### REQUIRED WORK
Below are some records. Return exactly the lines from the one containing "ALLER PLUS LOIN" through the one containing "Cuisine d’extérieur", both included, and only those.

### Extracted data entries
##########

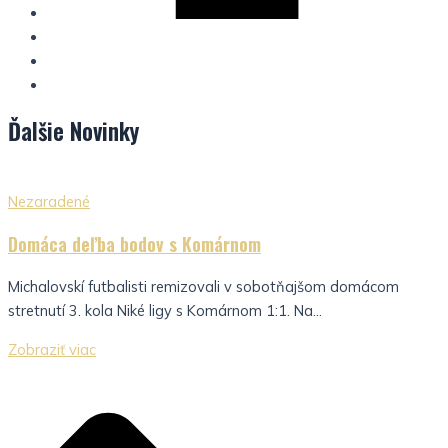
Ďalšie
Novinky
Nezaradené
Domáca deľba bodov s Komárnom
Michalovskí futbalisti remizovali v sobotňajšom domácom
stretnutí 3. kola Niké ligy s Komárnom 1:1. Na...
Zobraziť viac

##########

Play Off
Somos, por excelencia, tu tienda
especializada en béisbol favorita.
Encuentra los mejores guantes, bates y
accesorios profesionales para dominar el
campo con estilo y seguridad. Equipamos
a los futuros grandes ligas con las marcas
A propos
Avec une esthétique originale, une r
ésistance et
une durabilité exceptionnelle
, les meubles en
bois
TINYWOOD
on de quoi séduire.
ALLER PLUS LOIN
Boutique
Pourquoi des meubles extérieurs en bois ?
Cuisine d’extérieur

##########

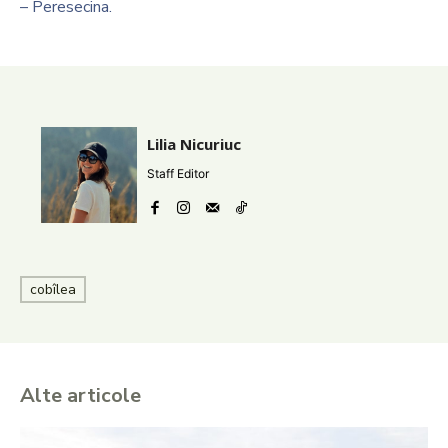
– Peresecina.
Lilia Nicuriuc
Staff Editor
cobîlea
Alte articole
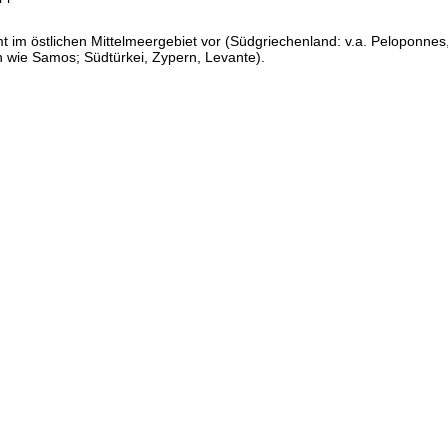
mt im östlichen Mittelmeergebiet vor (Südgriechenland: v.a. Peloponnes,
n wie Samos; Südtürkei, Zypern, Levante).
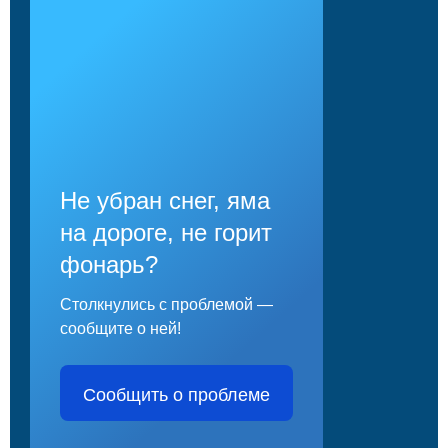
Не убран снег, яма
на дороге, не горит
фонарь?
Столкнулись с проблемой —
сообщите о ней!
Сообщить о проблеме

##########

### EXPECTED OUTPUT
ALLER PLUS LOIN
Boutique
Pourquoi des meubles extérieurs en bois ?
Cuisine d’extérieur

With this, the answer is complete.